The synergistic approach of the IUPUI researchers -- biomathematician Alexey Kuznetsov, Ph.D., associate professor of mathematical sciences, and neuroscientist Christopher Lapish, Ph.D., assistant professor of psychology -- is novel as they marry the cutting-edge tools of mathematical modeling developed by Kuznetsov and the sophisticated experimental neuroscience experiments designed and conducted by Lapish to study the electrical properties that determine the release of the neurotransmitter dopamine in the brain. As a starting point, they are focusing on the brain's initial exposure to alcohol.

Kuznetsov has developed unique mathematical models as he homes in on why and how much dopamine is released when alcohol is consumed. With the same goal, Lapish is employing sophisticated tools and methods to measure and analyze electrical signals of dopamine neurons in rats. This synergy forms a two-way street with data from the recordings of the electrical impulses of the rat brains affecting how the mathematical models are constructed and the predictions generated by the mathematical models informing the study of the animal brains.

IUPUI undergraduates and graduate students are assisting the investigators in their work.

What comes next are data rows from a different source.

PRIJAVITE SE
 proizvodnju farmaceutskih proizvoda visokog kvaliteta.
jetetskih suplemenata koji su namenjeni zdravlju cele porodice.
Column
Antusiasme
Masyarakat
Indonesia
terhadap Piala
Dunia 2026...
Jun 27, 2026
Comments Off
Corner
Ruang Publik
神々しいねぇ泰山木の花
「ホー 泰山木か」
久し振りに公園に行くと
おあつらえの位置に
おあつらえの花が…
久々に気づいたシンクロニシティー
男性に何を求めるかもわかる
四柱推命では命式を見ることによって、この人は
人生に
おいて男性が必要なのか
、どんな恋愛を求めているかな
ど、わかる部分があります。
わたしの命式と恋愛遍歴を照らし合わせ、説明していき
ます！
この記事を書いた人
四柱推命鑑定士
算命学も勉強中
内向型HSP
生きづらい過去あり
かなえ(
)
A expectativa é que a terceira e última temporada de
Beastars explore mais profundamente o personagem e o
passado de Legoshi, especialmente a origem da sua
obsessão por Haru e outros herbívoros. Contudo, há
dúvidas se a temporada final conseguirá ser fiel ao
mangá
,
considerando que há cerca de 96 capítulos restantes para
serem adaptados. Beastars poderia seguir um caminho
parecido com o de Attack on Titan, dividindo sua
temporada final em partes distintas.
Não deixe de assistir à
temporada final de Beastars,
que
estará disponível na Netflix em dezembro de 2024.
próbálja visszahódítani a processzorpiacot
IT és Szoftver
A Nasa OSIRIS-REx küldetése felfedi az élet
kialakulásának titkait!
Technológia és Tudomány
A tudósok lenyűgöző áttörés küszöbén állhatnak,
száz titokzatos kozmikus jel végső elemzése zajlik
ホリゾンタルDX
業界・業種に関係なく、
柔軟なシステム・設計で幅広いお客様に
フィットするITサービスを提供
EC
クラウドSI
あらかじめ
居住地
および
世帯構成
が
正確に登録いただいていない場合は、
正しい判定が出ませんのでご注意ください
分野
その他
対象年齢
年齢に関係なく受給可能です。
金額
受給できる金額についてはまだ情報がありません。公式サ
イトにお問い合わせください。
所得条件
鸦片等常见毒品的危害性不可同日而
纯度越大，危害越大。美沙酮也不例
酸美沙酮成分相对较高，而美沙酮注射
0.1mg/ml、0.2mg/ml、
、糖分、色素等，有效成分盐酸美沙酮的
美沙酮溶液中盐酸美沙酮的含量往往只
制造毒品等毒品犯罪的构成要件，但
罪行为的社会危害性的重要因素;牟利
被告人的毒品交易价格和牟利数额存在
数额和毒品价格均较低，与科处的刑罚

"Our mathematical models go much further than simple logic," Kuznetsov said. "What we are learning from experiments is critical. The direct connection of modeling and experiments enables us to test and refine our hypotheses."

"As we begin our second year on this project we are gaining a better understanding of how the brain responds to alcohol," Lapish said. "The cross talk between us drives this hypothesis-driven research. There are many unknowns to explore and interpret."

The IUPUI researchers are also collaborating with French scientists. "We are working on the problem at different levels -- we are modeling and studying the brains of live rodents -- in vivo work -- and they [the French researchers] are studying in vitro brain slices in the lab," Kuznetsov added.

"Alcohol addiction is among America's largest public health concerns yet we know far less about it than most other addictions. If we are going to successfully treat alcohol addiction we need to begin with the basics and understand how alcohol directly acts on dopamine neurons in both the alcoholic and normal brain," Lapish said.